Il s’agit là de Musulmans. Pour ce qui est des Arabes, en Tunisie, malgré les témoignages de nombreuses personnes qui ont rapporté l’action généreuse de certains Musulmans sous l’occupation nazie, du 13 novembre 1942 au 7 mai 1943, aucune médaille n’a été attribuée. L’historien Robert Satloff avait, en son temps, mené une campagne pour que Khaled Abdul-Wahab, qui selon lui, aurait sauvé de nombreux Juifs tunisiens en les cachant dans sa propriété, n’a pas eu gain de cause. Nombreux sont ceux, par ailleurs, qui voudraient que la fameuse médaille soit attribuée au Roi du Maroc, Mohamed V et au Bey de Tunis, Moncef. Sans résultat à ce jour. Enfin, pour ce qui est de l’Algérie et plus spécifiquement de la Mosquée de Paris, rien n’a été retenu, pour l’heure, par Yad Vashem.

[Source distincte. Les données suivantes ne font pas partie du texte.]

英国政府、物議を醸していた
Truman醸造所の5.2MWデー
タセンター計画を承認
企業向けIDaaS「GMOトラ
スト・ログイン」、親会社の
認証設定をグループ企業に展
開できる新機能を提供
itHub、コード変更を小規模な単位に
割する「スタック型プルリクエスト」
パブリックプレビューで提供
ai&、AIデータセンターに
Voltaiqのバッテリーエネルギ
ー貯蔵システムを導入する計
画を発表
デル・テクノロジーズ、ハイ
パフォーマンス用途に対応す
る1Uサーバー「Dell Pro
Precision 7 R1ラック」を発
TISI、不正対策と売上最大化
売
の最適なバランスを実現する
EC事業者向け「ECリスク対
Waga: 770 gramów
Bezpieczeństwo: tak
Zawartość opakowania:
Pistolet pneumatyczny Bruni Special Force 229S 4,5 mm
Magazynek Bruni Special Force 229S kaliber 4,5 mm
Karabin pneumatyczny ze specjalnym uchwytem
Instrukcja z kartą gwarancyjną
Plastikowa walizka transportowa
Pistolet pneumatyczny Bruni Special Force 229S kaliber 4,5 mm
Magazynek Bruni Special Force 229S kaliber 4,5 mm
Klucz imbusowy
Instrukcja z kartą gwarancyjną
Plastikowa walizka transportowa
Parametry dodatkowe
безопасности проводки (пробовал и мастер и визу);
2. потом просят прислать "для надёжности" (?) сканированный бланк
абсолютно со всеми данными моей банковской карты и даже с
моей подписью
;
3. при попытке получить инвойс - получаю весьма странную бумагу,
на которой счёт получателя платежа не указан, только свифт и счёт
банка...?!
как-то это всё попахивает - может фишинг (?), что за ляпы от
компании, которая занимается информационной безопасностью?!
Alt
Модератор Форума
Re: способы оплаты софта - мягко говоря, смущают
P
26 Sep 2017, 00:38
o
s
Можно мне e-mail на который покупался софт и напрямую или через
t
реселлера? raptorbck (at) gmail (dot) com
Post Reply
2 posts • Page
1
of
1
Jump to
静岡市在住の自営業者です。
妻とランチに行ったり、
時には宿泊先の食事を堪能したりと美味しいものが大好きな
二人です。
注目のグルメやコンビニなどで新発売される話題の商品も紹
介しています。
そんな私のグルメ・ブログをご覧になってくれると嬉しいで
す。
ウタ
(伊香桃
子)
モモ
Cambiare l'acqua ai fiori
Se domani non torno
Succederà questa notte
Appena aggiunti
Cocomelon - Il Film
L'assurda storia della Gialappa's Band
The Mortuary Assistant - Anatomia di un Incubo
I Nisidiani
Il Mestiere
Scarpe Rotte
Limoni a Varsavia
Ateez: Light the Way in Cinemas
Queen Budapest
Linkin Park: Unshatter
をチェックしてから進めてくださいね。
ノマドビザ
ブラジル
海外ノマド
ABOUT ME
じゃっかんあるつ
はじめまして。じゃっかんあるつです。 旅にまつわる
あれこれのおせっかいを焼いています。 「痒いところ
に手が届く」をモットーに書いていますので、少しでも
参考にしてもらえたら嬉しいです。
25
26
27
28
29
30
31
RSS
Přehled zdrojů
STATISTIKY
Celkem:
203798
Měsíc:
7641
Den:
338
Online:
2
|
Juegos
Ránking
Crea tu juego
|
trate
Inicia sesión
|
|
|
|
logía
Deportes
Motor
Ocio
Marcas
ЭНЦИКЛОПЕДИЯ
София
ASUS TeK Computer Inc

Il a fallu attendre 2013 pour qu’un Juste arabe, le premier et le seul jusqu’à présent, un médecin égyptien, le docteur Mohamed Helmy, natif de Khartoum, au Soudan, qui, installé à Berlin, depuis 1920, avait, du 10 mars 1942 à la fin de la Guerre, caché une Juive, Anna Boros et plusieurs membres de sa famille, reçoive la Médaille des Justes. Hélas, sous prétexte que cette distinction était décernée au nom de l’État d’Israël , la famille a refusé de recevoir la médaille à titre posthume. Il a fallu attendre octobre 2017 pour qu’un membre de la famille, Nasser Kutbi, accepte finalement de recevoir la distinction.
Dans l’affaire des Juifs de la Grande Mosquée de Paris, il serait temps que Yad Vashem fasse une annonce argumentée et définitive, dans un sens ou dans un autre afin que les choses soient claires. Et, pour revenir aux propos de Thierry Cohen, non le roi Mohamed V n’a pas reçu la fameuse distinction.
Par ailleurs on notera que le thème du test ADN utilisé il y a peu par Philippe Amar dans son ouvrage Les trois vies de Suzanna Baker qui a été récompensé il y a peu par le Prix Alexandra Leyris de la loge George Gershwin du B’nai B’rith France est de nouveau introduit. C’est décidément à la mode ! Un roman captivant à découvrir de toute urgence.